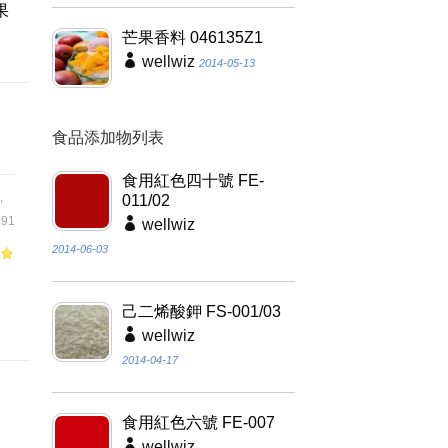
果
芒果香料 046135Z1
wellwiz
2014-05-13
食品添加物列表
食用紅色四十號 FE-
,
011/02
91
wellwiz
2014-06-03
品
己二烯酸鉀 FS-001/03
wellwiz
2014-04-17
食用紅色六號 FE-007
wellwiz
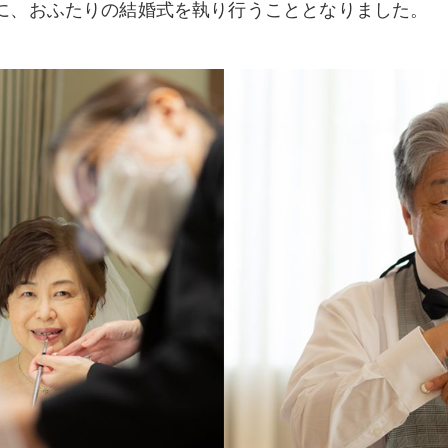
に、おふたりの結婚式を執り行うこととなりました。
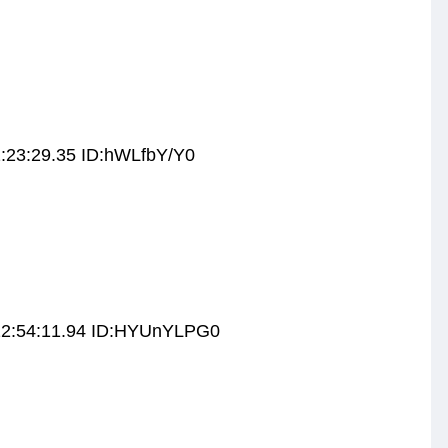
ど
:23:29.35 ID:hWLfbY/Y0
22:54:11.94 ID:HYUnYLPG0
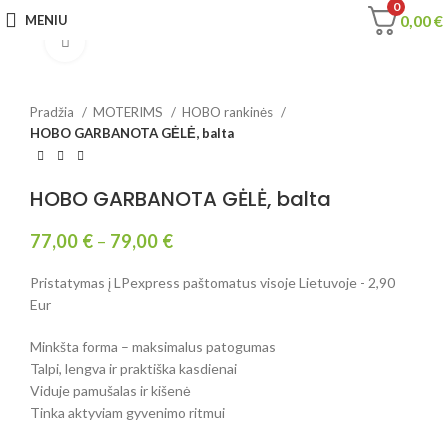
0
0,00
€
MENIU
Spustelėkite, jei norite padidinti
Pradžia
MOTERIMS
HOBO rankinės
HOBO GARBANOTA GĖLĖ, balta
HOBO GARBANOTA GĖLĖ, balta
77,00
€
–
79,00
€
Pristatymas į LPexpress paštomatus visoje Lietuvoje - 2,90
Eur
Minkšta forma – maksimalus patogumas
Talpi, lengva ir praktiška kasdienai
Viduje pamušalas ir kišenė
Tinka aktyviam gyvenimo ritmui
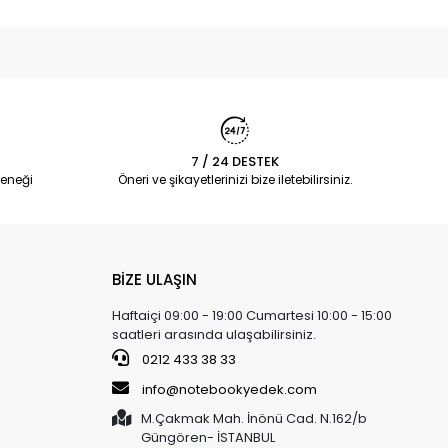
7 / 24 DESTEK
eneği
Öneri ve şikayetlerinizi bize iletebilirsiniz.
BİZE ULAŞIN
Haftaiçi 09:00 - 19:00 Cumartesi 10:00 - 15:00
saatleri arasında ulaşabilirsiniz.
0212 433 38 33
info@notebookyedek.com
M.Çakmak Mah. İnönü Cad. N.162/b
Güngören- İSTANBUL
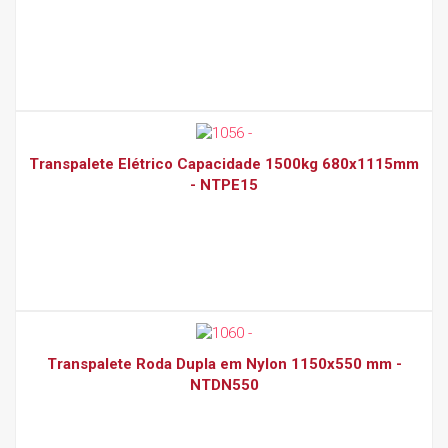
Transpalete Elétrico Capacidade 1500kg 680x1115mm
- NTPE15
Transpalete Roda Dupla em Nylon 1150x550 mm -
NTDN550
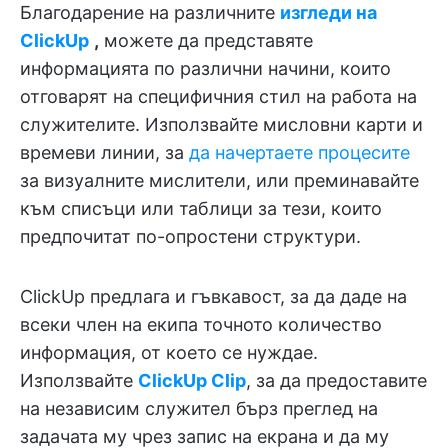
Благодарение на различните
изгледи на
ClickUp
,
можете да представяте
информацията по различни начини, които
отговарят на специфичния стил на работа на
служителите. Използвайте мисловни карти и
времеви линии, за
да начертаете процесите
за визуалните мислители, или преминавайте
към списъци или таблици за тези, които
предпочитат по-опростени структури.
ClickUp предлага и гъвкавост, за да даде на
всеки член на екипа точното количество
информация, от което се нуждае.
Използвайте
ClickUp Clip
, за да предоставите
на независим служител бърз преглед на
задачата му чрез запис на екрана и да му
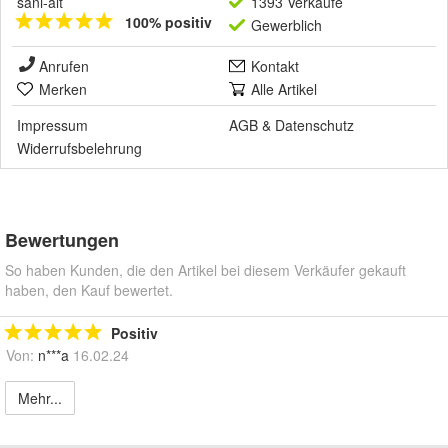
sani-alt
1393 Verkäufe
100% positiv
Gewerblich
Anrufen
Kontakt
Merken
Alle Artikel
Impressum
AGB
&
Datenschutz
Widerrufsbelehrung
Bewertungen
So haben Kunden, die den Artikel bei diesem Verkäufer gekauft
haben, den Kauf bewertet.
Positiv
Von:
n***a
16.02.24
Mehr...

## EXERCISE BRIEF
What lines of the material contain "Transpalete"? Show them.

## ANSWER TO THE PROBLEM
Transpalete Elétrico Capacidade 1500kg 680x1115mm
Transpalete Roda Dupla em Nylon 1150x550 mm -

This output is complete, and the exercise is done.